The operational pattern that emerges: a worker raises a harassment complaint through the normal grievance route, the complaint is not upheld, and the worker is subsequently dismissed or disadvantaged. Where the original disclosure meets the reasonable-belief and public-interest tests, that sequence now potentially supports a whistleblowing detriment claim with uncapped compensation, in addition to any Equality Act claim. Multi-site operators whose managers have not been briefed on this interaction are running the higher exposure by default from 6 April.
Where payroll and policy systems need to land the changes
Payroll: the LEL check for SSP no longer applies from 6 April. The SSP rate is £123.25 or the 80% taper, whichever is lower. The three-day waiting period applies only to absences starting before 6 April. NMW rates from April: £12.71 (21+), £10.85 (18-20), £8.00 (under 18 and apprentices). The accommodation offset rises to £11.10 per day.
Policies: sickness absence policies that reference the LEL or waiting days reflect the pre-April rules. Family leave policies need to reflect day-one entitlement for paternity and unpaid parental leave, and the new bereaved partners' paternity leave right. Whistleblowing policies need to add sexual harassment as a qualifying disclosure.

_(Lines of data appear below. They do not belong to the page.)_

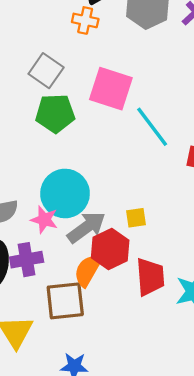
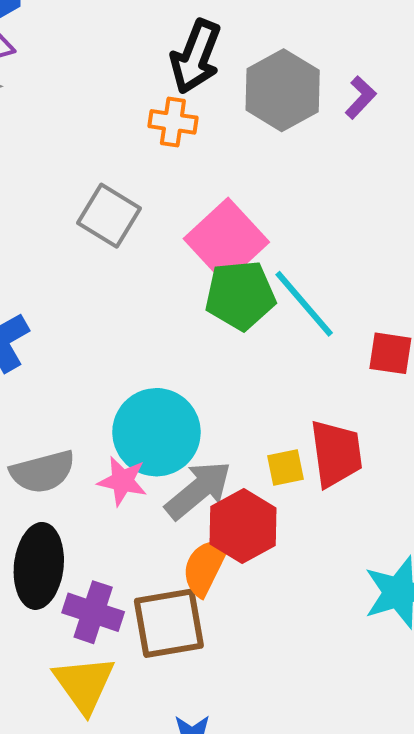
pink square: (111, 89) -> (226, 240), turned 33
green pentagon: (55, 113) -> (240, 295), moved
purple cross: (27, 260) -> (93, 612), moved, turned 32
red trapezoid: (150, 277) -> (336, 453), moved

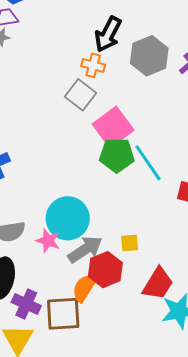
gray square: (109, 216) -> (81, 95), moved
red trapezoid: (336, 453) -> (158, 284), moved, turned 33

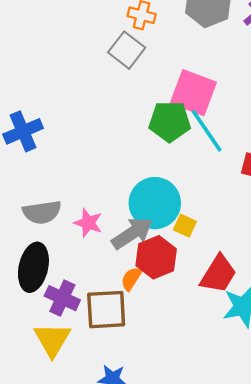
pink square: (113, 127) -> (193, 93), moved, turned -33
cyan circle: (68, 218) -> (155, 203), moved
yellow square: (130, 243) -> (185, 226), turned 30
orange semicircle: (84, 288) -> (131, 279), size x0.7

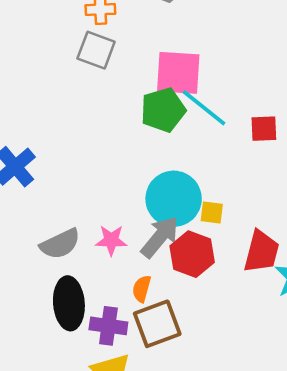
orange semicircle: (131, 279) -> (142, 289), moved

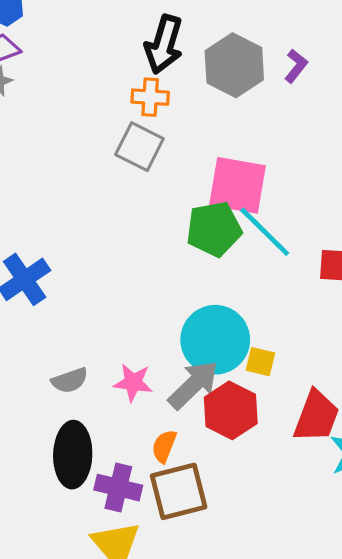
gray semicircle: (60, 244) -> (70, 380), size x0.7

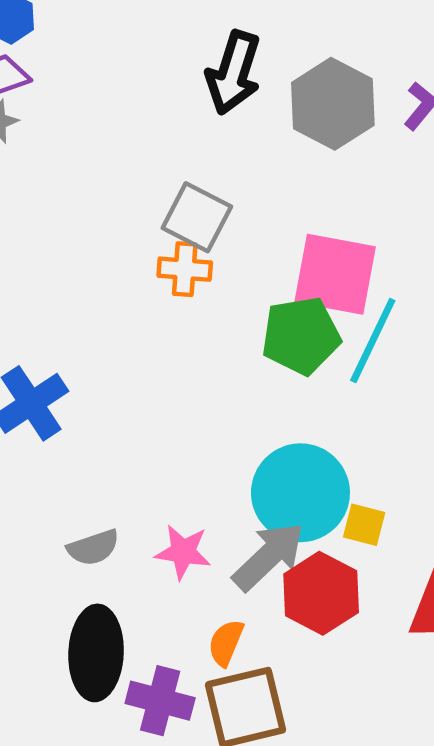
orange cross: (150, 97) -> (185, 269), moved
cyan line: (265, 232) -> (373, 341), turned 70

Managers: lower-paid staff who weren't previously eligible will now generate SSP claims. Harassment reports may now carry dual legal significance under both the Equality Act and whistleblowing law.
Multi-site operators who do not update processes by 6 April carry three distinct exposure categories simultaneously: SSP underpayment liability on every qualifying absence from that date, potential unfair dismissal claims from workers newly entitled to paternity or parental leave who face adverse treatment, and the doubled protective award ceiling on any redundancy programme that meets the collective trigger. The timeline is fixed; none of these commencement dates have discretionary employer lead-in periods.
This briefing is for general information only and doesn't constitute legal advice. For advice on your specific situation, consult a qualified professional.